## EXTRACTED DATA
::::
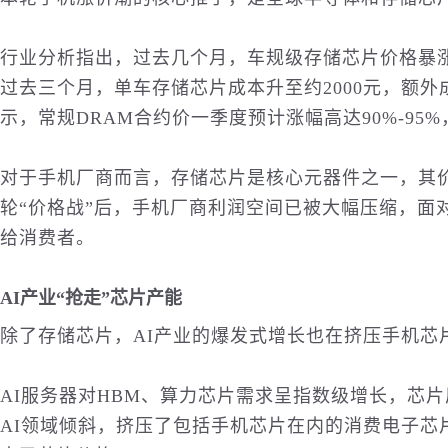
行业分析指出，过去几个月，车规级存储芯片价格暴
过去三个月，单车存储芯片成本升至约2000元，额外成本达
示，常规DRAM合约价一季度预计涨幅高达90%-95%，NA
对于手机厂商而言，存储芯片是核心元器件之一，其
轮“价格战”后，手机厂商利润空间已被大幅压缩，面
给消费者。
AI产业“抢走”芯片产能
除了存储芯片，AI产业的爆发式增长也在挤压手机芯
AI服务器对HBM、算力芯片需求呈指数级增长，芯
AI领域倾斜，挤压了包括手机芯片在内的消费电子芯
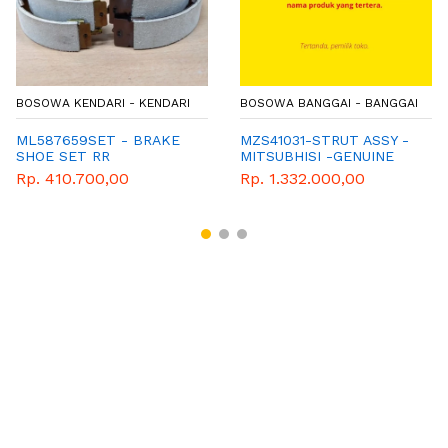
BOSOWA KENDARI - KENDARI
BOSOWA BANGGAI - BANGGAI
ML587659SET - BRAKE
MZS41031-STRUT ASSY -
SHOE SET RR
MITSUBHISI -GENUINE
PART-SOCKBREKER
Rp. 410.700,00
Rp. 1.332.000,00
DEPAN TS120SS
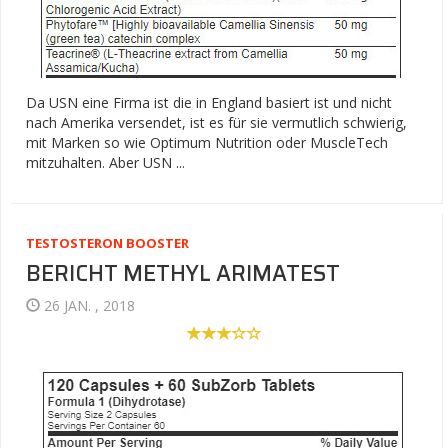
Da USN eine Firma ist die in England basiert ist und nicht
nach Amerika versendet, ist es für sie vermutlich schwierig,
mit Marken so wie Optimum Nutrition oder MuscleTech
mitzuhalten. Aber USN ...
TESTOSTERON BOOSTER
BERICHT METHYL ARIMATEST
26 JAN. , 2018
::::
## REQUIREMENT
Write out exactly, please, the lines that start at the one containing "SHOE SET RR" and run through the final line of the entries, both included, leaving pictures out.

## OUTPUT BELOW
SHOE SET RR
MITSUBHISI -GENUINE
PART-SOCKBREKER
Rp. 410.700,00
Rp. 1.332.000,00
DEPAN TS120SS
Da USN eine Firma ist die in England basiert ist und nicht
nach Amerika versendet, ist es für sie vermutlich schwierig,
mit Marken so wie Optimum Nutrition oder MuscleTech
mitzuhalten. Aber USN ...
TESTOSTERON BOOSTER
BERICHT METHYL ARIMATEST
26 JAN. , 2018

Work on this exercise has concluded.